Would love to attned


----------



## blr123 (Oct 26, 2005)

Brazo said:


> Would love to attned


Go on Mark it'll be good to see you again :thumb: .........Kirkaldy is only 30mins or so from us 

Bryan

PS come up early and we could do a detail together me you & Dave :thumb: .........maybe even Dave's own car


----------



## vpricey (May 8, 2006)

I'll be there guys!!


----------



## Grizzle (Jul 12, 2006)

hopefully be there with robins car think we might be in with a shout! lol


----------



## spitfire (Feb 10, 2007)

Working that day but maybe able to get time off. Never been to anything like this before. What's the format?


----------



## pete330 (Apr 18, 2006)

spitfire said:


> Working that day but maybe able to get time off. Never been to anything like this before. What's the format?


1.You own a BMW
2.Arrive at Pheonix BMW at 11am
3.Get your car cleaned up
4.Pig out of free food ect
5.Meet loads of new mates
6.Pick up prize for 1,2, or 3rd:thumb:


----------



## spitfire (Feb 10, 2007)

pete330 said:


> 1.You own a BMW
> 2.Arrive at Pheonix BMW at 11am
> 3.Get your car cleaned up
> 4.Pig out of free food ect
> ...


Forget the prizes, FREE FOOD!:thumb: I'll be there. Seriously i'll try.


----------



## pete330 (Apr 18, 2006)

spitfire said:


> Forget the prizes, FREE FOOD!:thumb: I'll be there. Seriously i'll try.


what you drive?
Check out bmwccscotland.co.uk for more info:thumb:


----------



## spitfire (Feb 10, 2007)

pete330 said:


> what you drive?
> Check out bmwccscotland.co.uk for more info:thumb:


Nuthin special, E46 silver 52 plate 316 auto, but I love it.....and it's clean.:thumb:


----------



## Beeste (Oct 25, 2005)

Who is doing the judging? Or is it a "public vote"?


----------



## Alan W (May 11, 2006)

Would a Bini qualify? (That's a BMW Mini  )

Alan W


----------



## ant1973 (Apr 17, 2007)

Will try and come along


----------



## pete330 (Apr 18, 2006)

Alan W said:


> Would a Bini qualify? (That's a BMW Mini  )
> 
> Alan W


Very much so:thumb:


----------



## pete330 (Apr 18, 2006)

Beeste said:


> Who is doing the judging? Or is it a "public vote"?

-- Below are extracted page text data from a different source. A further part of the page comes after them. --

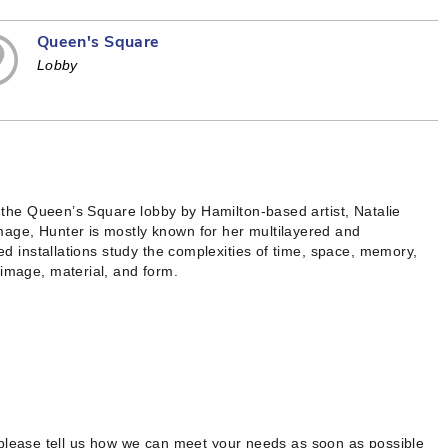
Queen's Square
Lobby
in the Queen’s Square lobby by Hamilton-based artist, Natalie
mage, Hunter is mostly known for her multilayered and
red installations study the complexities of time, space, memory,
 image, material, and form.
 please tell us how we can meet your needs as soon as possible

It will be the Dealer Principle and his side kick

They will both go over cars with a set marking system


----------



## Grizzle (Jul 12, 2006)

pete330 said:


> 1.You own a BMW
> 2.Arrive at Pheonix BMW at 11am
> 3.Get your car cleaned up
> 4.Pig out of free food ect
> ...


1.You own a BMW...emmm no but i detail robins reguarly
2.Arrive at Pheonix BMW at 11am - check
3.Get your car cleaned up - check
4.Pig out of free food ect - CHECK lol
5.Meet loads of new mates - check
6.Pick up prize for 1,2, or 3rd - 1st will do fine thanks lol


----------



## Alan W (May 11, 2006)

pete330 said:


> Very much so:thumb:


Thanks,

I'll pencil it in the diary! 

Alan W


----------



## sixsr (Jan 6, 2007)

I'll see if my old man wants to take his Z3 M or Cooper S down to this.


----------



## pete330 (Apr 18, 2006)

sixsr said:


> I'll see if my old man wants to take his Z3 M or Cooper S down to this.


excellent


----------



## spitfire (Feb 10, 2007)

Is this still on? Can get the time off.


----------



## G60 VV (Jun 7, 2006)

Doh! would have been up for this, but will be in Belgium at a show with the Golf, hope it's a great day, and get plenty pic's:thumb:


----------



## pete330 (Apr 18, 2006)

this is still on but time is now 12 noon


----------